A PyTorch implementation of ECCV2018 Paper: TextSnake: A Flexible Representation for Detecting Text of Arbitrary Shapes

Overview

TextSnake: A Flexible Representation for Detecting Text of Arbitrary Shapes

A PyTorch implement of TextSnake: A Flexible Representation for Detecting Text of Arbitrary Shapes (ECCV 2018) by Megvii

Paper

Comparison of different representations for text instances. (a) Axis-aligned rectangle. (b) Rotated rectangle. (c) Quadrangle. (d) TextSnake.
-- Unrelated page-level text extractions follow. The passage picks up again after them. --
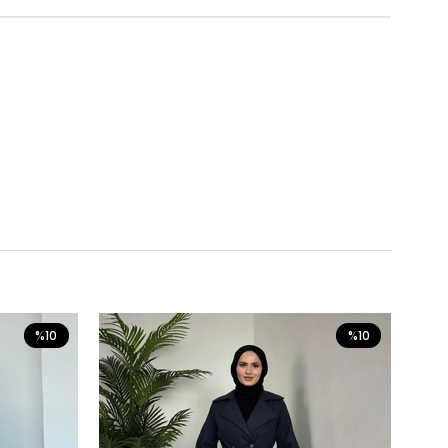
%10
%10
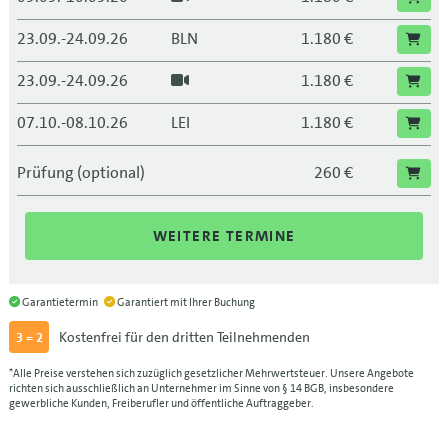
23.09.-24.09.26
BLN
1.180 €
23.09.-24.09.26
1.180 €
07.10.-08.10.26
LEI
1.180 €
07.10.-08.10.26
1.180 €
Prüfung (optional)
260 €
21.10.-22.10.26
FRA
1.180 €
WEITERE TERMINE
21.10.-22.10.26
1.180 €
11.11.-12.11.26
MUC
1.180 €
Garantietermin
Garantiert mit Ihrer Buchung
11.11.-12.11.26
1.180 €
Kostenfrei für den dritten Teilnehmenden
3 = 2
25.11.-26.11.26
DRS
1.180 €
*Alle Preise verstehen sich zuzüglich gesetzlicher Mehrwertsteuer. Unsere Angebote
richten sich ausschließlich an Unternehmer im Sinne von § 14 BGB, insbesondere
gewerbliche Kunden, Freiberufler und öffentliche Auftraggeber.
25.11.-26.11.26
1.180 €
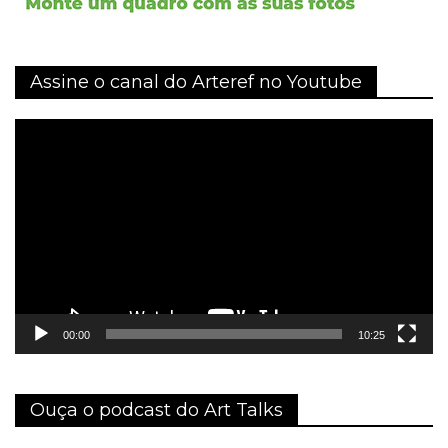
Assine o canal do Arteref no Youtube
Tocador
de
vídeo
00:00
10:25
Ouça o podcast do Art Talks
Obviously, the proposed TextSnake representation is able to effectively and precisely describe the geometric properties, such as location, scale, and bending of curved text with perspective distortion, while the other representations (axis-aligned rectangle, rotated rectangle or quadrangle) struggle with giving accurate predictions in such cases.

Textsnake elements:

  • center point
  • tangent line
  • text region

Description

Generally, this code has following features:

  1. include complete training and inference code
  2. pure python version without extra compiling
  3. compatible with laste PyTorch version (write with pytroch 0.4.0)
  4. support TotalText and SynthText dataset

Getting Started

This repo includes the training code and inference demo of TextSnake, training and infercence can be simplely run with a few code.

Prerequisites

To run this repo successfully, it is highly recommanded with:

  • Linux (Ubuntu 16.04)
  • Python3.6
  • Anaconda3
  • NVIDIA GPU(with 8G or larger GPU memory for training, 2G for inference)

(I haven't test it on other Python version.)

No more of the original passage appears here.